[Dataset excerpts]
§ §

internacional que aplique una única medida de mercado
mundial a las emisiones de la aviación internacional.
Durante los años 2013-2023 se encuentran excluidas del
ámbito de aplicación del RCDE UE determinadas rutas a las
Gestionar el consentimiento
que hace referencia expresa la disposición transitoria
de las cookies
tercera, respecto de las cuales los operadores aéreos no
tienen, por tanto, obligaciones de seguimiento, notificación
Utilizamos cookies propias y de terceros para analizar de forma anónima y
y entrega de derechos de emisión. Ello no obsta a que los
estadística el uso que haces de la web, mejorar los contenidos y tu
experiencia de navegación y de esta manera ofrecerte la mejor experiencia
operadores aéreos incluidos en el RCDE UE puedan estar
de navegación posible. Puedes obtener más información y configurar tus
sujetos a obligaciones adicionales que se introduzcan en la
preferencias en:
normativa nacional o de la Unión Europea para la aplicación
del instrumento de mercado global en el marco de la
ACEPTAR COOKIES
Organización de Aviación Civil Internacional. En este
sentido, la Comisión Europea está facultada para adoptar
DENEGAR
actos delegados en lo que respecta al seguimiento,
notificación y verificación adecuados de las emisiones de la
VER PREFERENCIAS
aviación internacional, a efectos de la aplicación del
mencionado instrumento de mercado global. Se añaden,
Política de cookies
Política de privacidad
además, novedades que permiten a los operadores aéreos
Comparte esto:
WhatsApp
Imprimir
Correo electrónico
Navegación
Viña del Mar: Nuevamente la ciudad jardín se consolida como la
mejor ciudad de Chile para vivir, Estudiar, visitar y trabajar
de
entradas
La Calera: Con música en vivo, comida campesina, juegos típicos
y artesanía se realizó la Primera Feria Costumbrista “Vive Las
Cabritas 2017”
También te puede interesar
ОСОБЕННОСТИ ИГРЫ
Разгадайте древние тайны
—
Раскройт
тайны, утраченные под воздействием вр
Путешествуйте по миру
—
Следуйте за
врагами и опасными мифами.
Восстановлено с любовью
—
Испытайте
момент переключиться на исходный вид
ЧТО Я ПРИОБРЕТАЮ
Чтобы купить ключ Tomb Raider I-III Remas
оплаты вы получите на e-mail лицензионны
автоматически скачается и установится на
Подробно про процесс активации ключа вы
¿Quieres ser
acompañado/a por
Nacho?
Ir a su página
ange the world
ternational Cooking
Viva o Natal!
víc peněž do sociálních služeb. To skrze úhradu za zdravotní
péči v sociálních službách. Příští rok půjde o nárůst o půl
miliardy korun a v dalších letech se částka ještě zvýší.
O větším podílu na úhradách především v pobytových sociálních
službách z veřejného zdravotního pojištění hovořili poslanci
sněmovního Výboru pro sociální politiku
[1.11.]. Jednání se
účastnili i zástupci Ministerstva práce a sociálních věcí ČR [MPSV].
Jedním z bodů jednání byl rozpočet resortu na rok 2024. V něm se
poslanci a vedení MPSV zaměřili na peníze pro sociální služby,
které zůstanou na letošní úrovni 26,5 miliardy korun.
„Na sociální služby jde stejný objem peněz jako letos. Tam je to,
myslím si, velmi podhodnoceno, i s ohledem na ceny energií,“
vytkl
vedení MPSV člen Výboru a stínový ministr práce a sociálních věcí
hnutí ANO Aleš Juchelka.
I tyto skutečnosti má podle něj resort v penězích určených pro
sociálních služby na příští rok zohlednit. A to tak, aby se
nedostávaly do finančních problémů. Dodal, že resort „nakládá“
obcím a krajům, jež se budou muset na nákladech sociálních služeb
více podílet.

§ §

Only the final stretch of the entries above is needed: print exactly the lines from the line containing "víc peněž do" through the last one.

▶ _ANSWER BOX_
víc peněž do sociálních služeb. To skrze úhradu za zdravotní
péči v sociálních službách. Příští rok půjde o nárůst o půl
miliardy korun a v dalších letech se částka ještě zvýší.
O větším podílu na úhradách především v pobytových sociálních
službách z veřejného zdravotního pojištění hovořili poslanci
sněmovního Výboru pro sociální politiku
[1.11.]. Jednání se
účastnili i zástupci Ministerstva práce a sociálních věcí ČR [MPSV].
Jedním z bodů jednání byl rozpočet resortu na rok 2024. V něm se
poslanci a vedení MPSV zaměřili na peníze pro sociální služby,
které zůstanou na letošní úrovni 26,5 miliardy korun.
„Na sociální služby jde stejný objem peněz jako letos. Tam je to,
myslím si, velmi podhodnoceno, i s ohledem na ceny energií,“
vytkl
vedení MPSV člen Výboru a stínový ministr práce a sociálních věcí
hnutí ANO Aleš Juchelka.
I tyto skutečnosti má podle něj resort v penězích určených pro
sociálních služby na příští rok zohlednit. A to tak, aby se
nedostávaly do finančních problémů. Dodal, že resort „nakládá“
obcím a krajům, jež se budou muset na nákladech sociálních služeb
více podílet.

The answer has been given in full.